With the trial, Neon Therapeutics joins the ranks of those pursuing personalized cancer vaccines that complement and boost the veracity of immunotherapy drugs that take the brakes off of checkpoint blockades involving players such as PD-1, PD-L1, or CTLA-4.

High mutational load has been put forward as one proposed indicator of checkpoint blockade response — perhaps because these tumors contain more immune-stimulating neoantigens and anti-tumor response from the start.

By using a personalized vaccine in combination with a checkpoint blockade drug, the team hopes to further boost the levels and effectiveness of T cells that target these neoantigens once the immune checkpoint is removed.

"Our approach is, 'Let's work with checkpoint blockade [immunotherapy] by inducing all these T cells … in conjunction with the checkpoint blockade, get a better immune response against the tumor," Fritsch said. "The biology over the last couple years has really convinced a lot of people that neoantigen T cell responses are going to be the key to fully unlock [immune] checkpoint therapy and maybe even other, conventional therapies," he added.

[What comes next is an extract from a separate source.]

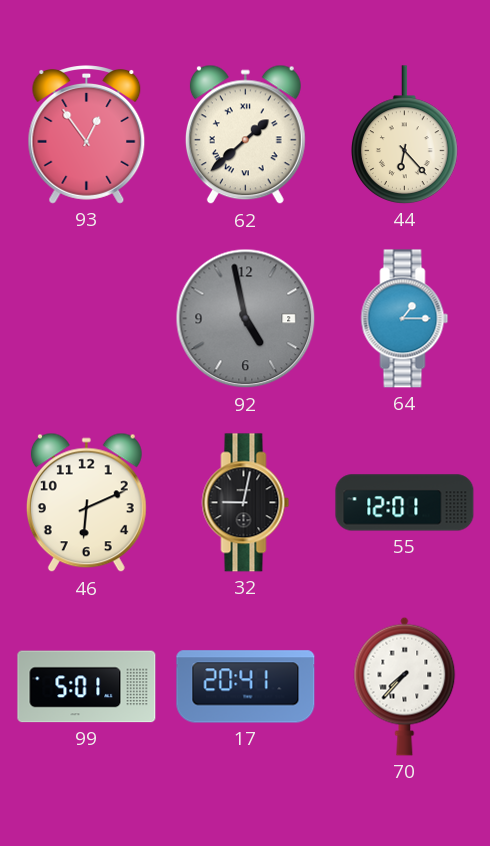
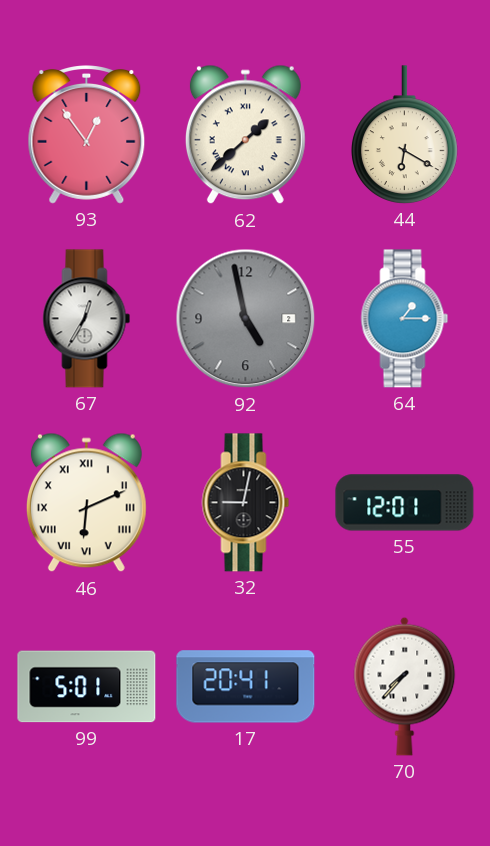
44: 6:23 -> 6:20
67: none -> 12:35
46 numerals: Arabic -> Roman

Another personalized cancer vaccine-focused firm, Germany's BioNTech, hammered out a $310 million deal with Genentech last fall to support its efforts on personalized cancer vaccines developed against neoantigens identified with the IVAC Mutanome approach, for example, in preparation for a phase I trial of BioNTech designed vaccines given in combination with the anti-PD-L1 drug atezolizumab (Genentech's Tecentriq).

Investigators from BioNTech also co-authored a study that came out in Nature last week, concurrent with work from the Wu-led group, that described outcomes in advanced melanoma patients treated with personalized cancer vaccines designed with the help of BioNTech's IVAC Mutanome sequencing approach.

Still other firms such as Gritstone Oncology, Isa Pharmaceuticals, Agenus, Aduro Biotech, and others are taking a crack at cancer immunotherapy applications with a personalized neoantigen component.

More generally, Wu noted that Dana-Farber has other neoantigen-related academic trials that are in the works for individuals with renal cell carcinoma, ovarian cancer, glioblastoma, and other cancer types that are not sponsored by Neon.

"They're basically testing, in these other diseases, whether this theoretically crosscutting approach can be applied in other clinical settings as well," she explained.

Predicted neoantigens tend to be more plentiful in melanoma and other tumor types that are prone to high mutational loads, though Wu noted that investigators hope to find targetable neoantigens in more and more tumor types as related therapies continue to develop.

"Certainly, it's the hope that as we develop refinements in the way that we identify neoantigens th­­­at we can extend this approach to lower mutation rate tumors," she said.